## About this exercise
Scan the listing below. Return every line containing the string "date".

## Data section
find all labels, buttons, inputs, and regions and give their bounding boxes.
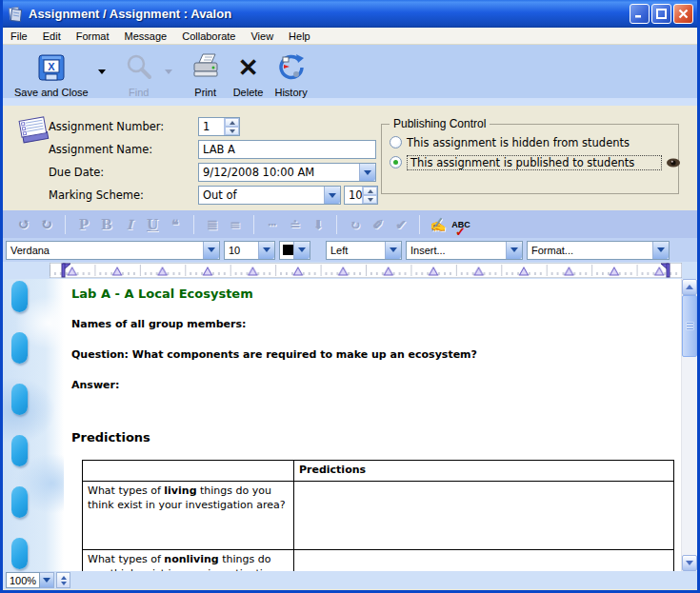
find-label: Find — [129, 87, 149, 98]
assignment-name-input[interactable]: LAB A — [198, 140, 376, 159]
undo-icon[interactable]: ↺ — [14, 215, 33, 233]
save-and-close-button[interactable]: X Save and Close — [10, 49, 92, 100]
menu-file[interactable]: File — [3, 28, 35, 44]
binding-capsule — [11, 486, 28, 518]
marking-scheme-dropdown-icon[interactable] — [324, 187, 340, 204]
assignment-number-row: Assignment Number: — [49, 117, 164, 136]
assignment-name-label: Assignment Name: — [49, 143, 152, 156]
minimize-button[interactable] — [630, 4, 650, 24]
accept-icon[interactable]: ✔ — [391, 217, 410, 232]
due-date-value: 9/12/2008 10:00 AM — [199, 166, 359, 179]
format-value: Format... — [528, 245, 652, 256]
marking-scheme-combo[interactable]: Out of — [198, 186, 341, 205]
marking-scheme-label: Marking Scheme: — [49, 188, 144, 202]
vertical-scrollbar[interactable] — [681, 279, 697, 571]
font-color-combo[interactable] — [279, 241, 310, 260]
insert-combo[interactable]: Insert... — [406, 241, 523, 260]
menu-message[interactable]: Message — [117, 28, 175, 44]
due-date-dropdown-icon[interactable] — [359, 164, 375, 181]
hidden-option-row[interactable]: This assignment is hidden from students — [390, 134, 630, 150]
dotted-rule-icon[interactable]: ┅ — [263, 217, 282, 232]
find-button[interactable]: Find — [119, 49, 159, 100]
number-spin-down-icon[interactable] — [225, 127, 239, 135]
due-date-combo[interactable]: 9/12/2008 10:00 AM — [198, 163, 376, 182]
font-size-value: 10 — [225, 245, 258, 256]
assignment-number-spinner[interactable]: 1 — [198, 117, 240, 136]
published-option-row[interactable]: This assignment is published to students — [390, 154, 681, 170]
underline-icon[interactable]: U — [143, 217, 162, 232]
insert-dropdown-icon[interactable] — [506, 242, 522, 259]
bold-icon[interactable]: B — [97, 217, 116, 232]
toolbar-separator — [336, 215, 337, 234]
toolbar-separator — [419, 215, 420, 234]
maximize-button[interactable] — [651, 4, 671, 24]
signature-icon[interactable]: ✍ — [429, 217, 448, 232]
spellcheck-check-icon: ✓ — [455, 225, 466, 239]
binding-capsule — [11, 384, 28, 415]
menu-collaborate[interactable]: Collaborate — [174, 28, 243, 44]
scrollbar-track[interactable] — [682, 295, 697, 555]
published-radio[interactable] — [390, 156, 402, 168]
history-icon — [275, 50, 308, 85]
font-size-dropdown-icon[interactable] — [258, 242, 274, 259]
hidden-radio[interactable] — [390, 136, 402, 148]
zoom-control[interactable]: 100% — [6, 572, 70, 588]
marking-scheme-value: Out of — [199, 188, 324, 202]
format-combo[interactable]: Format... — [527, 241, 670, 260]
toolbar-separator — [65, 215, 66, 234]
scroll-down-button[interactable] — [682, 555, 697, 571]
hidden-option-label: This assignment is hidden from students — [407, 136, 630, 149]
thumb-grip — [687, 323, 693, 324]
out-of-spinner[interactable]: 10 — [344, 186, 378, 205]
insert-arrow-icon[interactable]: ⬇ — [309, 217, 328, 232]
font-family-dropdown-icon[interactable] — [203, 242, 219, 259]
format-dropdown-icon[interactable] — [652, 242, 669, 259]
horizontal-rule-icon[interactable]: ≐ — [286, 217, 305, 232]
numbered-list-icon[interactable]: ≣ — [203, 217, 222, 232]
out-of-value: 10 — [345, 188, 362, 202]
scrollbar-thumb[interactable] — [682, 295, 697, 357]
redo-icon[interactable]: ↻ — [37, 215, 56, 233]
print-button[interactable]: Print — [186, 49, 226, 100]
nonliving-answer-cell[interactable] — [294, 550, 674, 572]
rotate-icon[interactable]: ↻ — [346, 217, 365, 232]
zoom-spinner[interactable] — [56, 572, 70, 588]
scroll-up-button[interactable] — [682, 279, 697, 295]
question-paragraph: Question: What components are required t… — [71, 348, 681, 362]
out-of-spin-up-icon[interactable] — [363, 187, 377, 195]
pencil-icon[interactable]: ✐ — [369, 217, 388, 232]
delete-button[interactable]: ✕ Delete — [230, 49, 268, 100]
history-label: History — [274, 87, 307, 98]
ruler[interactable] — [3, 262, 697, 279]
zoom-dropdown-icon[interactable] — [40, 572, 54, 588]
paragraph-icon[interactable]: P — [74, 217, 93, 232]
alignment-value: Left — [327, 245, 385, 256]
bullet-list-icon[interactable]: ≡ — [226, 217, 245, 232]
font-family-combo[interactable]: Verdana — [6, 241, 220, 260]
menu-help[interactable]: Help — [281, 28, 318, 44]
document-editor[interactable]: Lab A - A Local Ecosystem Names of all g… — [64, 279, 681, 571]
menu-view[interactable]: View — [243, 28, 281, 44]
quote-icon[interactable]: ❝ — [166, 217, 185, 232]
predictions-table: Predictions What types of living things … — [82, 460, 674, 571]
out-of-spin-down-icon[interactable] — [363, 195, 377, 204]
toolbar-separator — [193, 215, 194, 234]
find-dropdown-arrow-icon — [165, 69, 172, 74]
italic-icon[interactable]: I — [120, 217, 139, 232]
history-button[interactable]: History — [270, 49, 310, 100]
spellcheck-icon[interactable]: ABC✓ — [451, 220, 470, 229]
font-size-combo[interactable]: 10 — [224, 241, 275, 260]
binding-capsule — [11, 538, 28, 569]
alignment-combo[interactable]: Left — [326, 241, 402, 260]
menu-edit[interactable]: Edit — [35, 28, 69, 44]
living-question-cell: What types of living things do you think… — [83, 482, 294, 550]
menu-format[interactable]: Format — [69, 28, 117, 44]
save-dropdown-arrow-icon[interactable] — [98, 69, 106, 74]
alignment-dropdown-icon[interactable] — [385, 242, 401, 259]
number-spin-up-icon[interactable] — [225, 118, 239, 127]
font-color-dropdown-icon[interactable] — [293, 242, 310, 259]
living-answer-cell[interactable] — [294, 482, 674, 550]
thumb-grip — [687, 326, 693, 326]
zoom-value: 100% — [6, 572, 40, 588]
close-button[interactable] — [673, 4, 693, 24]
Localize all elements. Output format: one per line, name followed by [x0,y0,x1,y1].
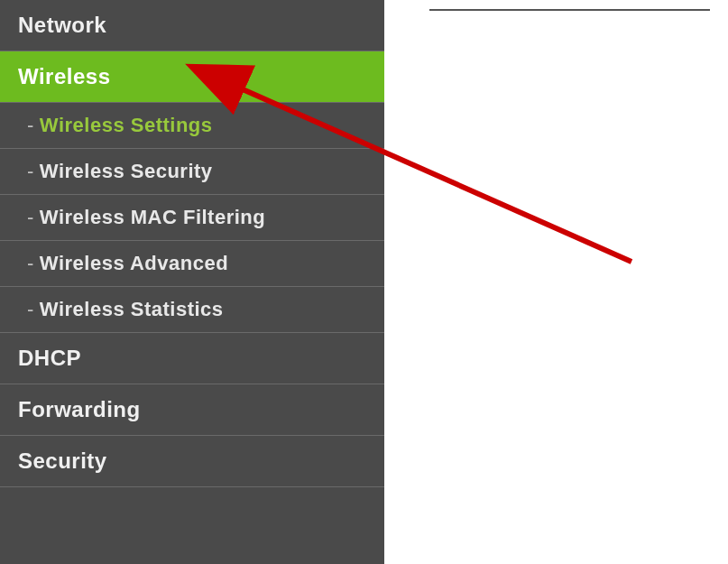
sidebar-item-label: Security [18,448,107,473]
dash-icon: - [27,114,34,136]
sidebar-item-label: Forwarding [18,397,141,421]
sidebar-item-label: Wireless Advanced [40,252,228,274]
dash-icon: - [27,206,34,228]
dash-icon: - [27,298,34,320]
sidebar-item-label: Wireless [18,64,111,88]
dash-icon: - [27,252,34,274]
sidebar-item-forwarding[interactable]: Forwarding [0,384,384,436]
sidebar-item-network[interactable]: Network [0,0,384,51]
sidebar-item-label: Wireless Statistics [40,298,224,320]
sidebar-item-wireless[interactable]: Wireless [0,51,384,103]
sidebar-item-label: Wireless MAC Filtering [40,206,265,228]
dash-icon: - [27,160,34,182]
sidebar-item-security[interactable]: Security [0,436,384,487]
app-container: Network Wireless -Wireless Settings -Wir… [0,0,728,564]
sidebar-item-label: Wireless Settings [40,114,213,136]
sidebar-subitem-wireless-settings[interactable]: -Wireless Settings [0,103,384,149]
sidebar-subitem-wireless-security[interactable]: -Wireless Security [0,149,384,195]
sidebar-subitem-wireless-statistics[interactable]: -Wireless Statistics [0,287,384,333]
sidebar-subitem-wireless-advanced[interactable]: -Wireless Advanced [0,241,384,287]
sidebar-item-label: Wireless Security [40,160,213,182]
sidebar-item-dhcp[interactable]: DHCP [0,333,384,384]
content-divider [429,9,710,11]
sidebar-nav: Network Wireless -Wireless Settings -Wir… [0,0,384,564]
sidebar-item-label: Network [18,13,106,37]
main-content [384,0,728,564]
sidebar-item-label: DHCP [18,346,81,370]
sidebar-subitem-wireless-mac-filtering[interactable]: -Wireless MAC Filtering [0,195,384,241]
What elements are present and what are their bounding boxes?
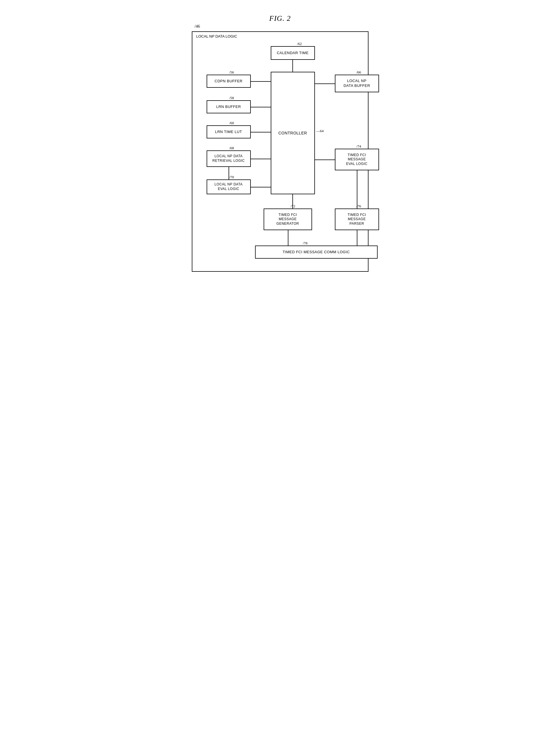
timed-fci-comm-box: TIMED FCI MESSAGE COMM LOGIC xyxy=(255,246,377,259)
line-retrieval-to-eval xyxy=(229,167,229,179)
ref-62: /62 xyxy=(297,41,302,46)
line-ctrl-to-gen-v xyxy=(292,194,293,208)
line-cal-to-ctrl xyxy=(292,60,293,72)
diagram-inner: CALENDAR TIME /62 CONTROLLER —64 CDPN BU… xyxy=(198,37,362,265)
page: FIG. 2 /46 LOCAL NP DATA LOGIC CALENDAR … xyxy=(180,6,380,283)
ref-60: /60 xyxy=(229,121,234,125)
timed-fci-parser-box: TIMED FCIMESSAGEPARSER xyxy=(335,208,379,230)
local-np-data-buffer-box: LOCAL NPDATA BUFFER xyxy=(335,75,379,92)
ref-64: —64 xyxy=(316,129,324,133)
line-eval-to-parser xyxy=(357,170,357,208)
timed-fci-eval-box: TIMED FCIMESSAGEEVAL LOGIC xyxy=(335,149,379,170)
diagram-container: /46 LOCAL NP DATA LOGIC CALENDAR TIME /6… xyxy=(192,31,368,272)
line-ctrl-to-eval-logic xyxy=(315,160,335,160)
outer-ref: /46 xyxy=(195,24,200,29)
local-np-data-eval-box: LOCAL NP DATAEVAL LOGIC xyxy=(206,179,251,194)
ref-74: /74 xyxy=(357,144,361,149)
line-eval-to-ctrl xyxy=(251,187,271,188)
ref-78: /78 xyxy=(303,241,308,246)
controller-box: CONTROLLER xyxy=(271,72,315,194)
ref-56: /56 xyxy=(229,70,234,75)
lrn-time-lut-box: LRN TIME LUT xyxy=(206,125,251,138)
line-ctrl-to-buffer xyxy=(315,83,335,84)
line-gen-to-comm xyxy=(288,230,288,246)
ref-66: /66 xyxy=(357,70,361,75)
ref-72: /72 xyxy=(291,204,296,208)
line-cdpn-to-ctrl xyxy=(251,81,271,82)
line-lrntlut-to-ctrl xyxy=(251,132,271,133)
calendar-time-box: CALENDAR TIME xyxy=(271,46,315,60)
figure-title: FIG. 2 xyxy=(192,14,368,23)
line-parser-to-comm xyxy=(357,230,357,246)
line-retrieval-to-ctrl xyxy=(251,159,271,159)
cdpn-buffer-box: CDPN BUFFER xyxy=(206,75,251,88)
local-np-data-retrieval-box: LOCAL NP DATARETRIEVAL LOGIC xyxy=(206,150,251,167)
line-lrn-to-ctrl xyxy=(251,107,271,107)
timed-fci-gen-box: TIMED FCIMESSAGEGENERATOR xyxy=(263,208,312,230)
ref-70: /70 xyxy=(229,175,234,179)
ref-58: /58 xyxy=(229,96,234,100)
lrn-buffer-box: LRN BUFFER xyxy=(206,100,251,113)
ref-68: /68 xyxy=(229,146,234,150)
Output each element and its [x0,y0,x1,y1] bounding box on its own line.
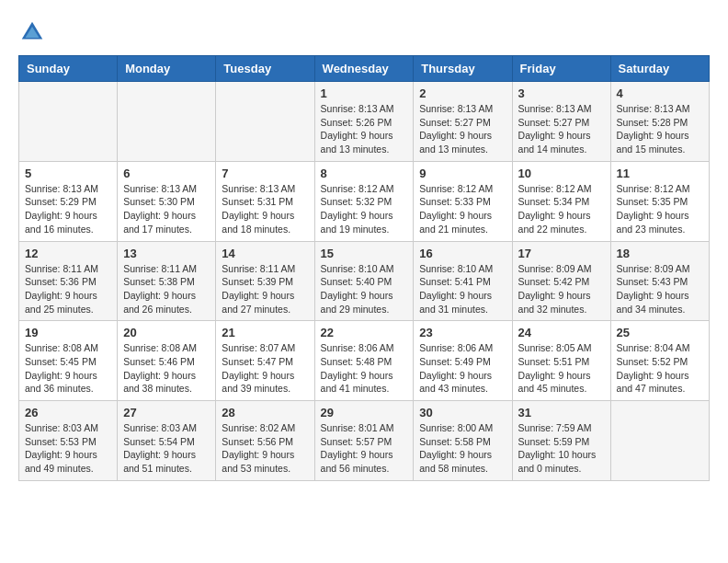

## Your solution
due-date-value: 9/12/2008 10:00 AM — [199, 166, 359, 179]
due-date-dropdown-icon[interactable] — [359, 164, 375, 181]
due-date-combo[interactable]: 9/12/2008 10:00 AM — [198, 163, 376, 182]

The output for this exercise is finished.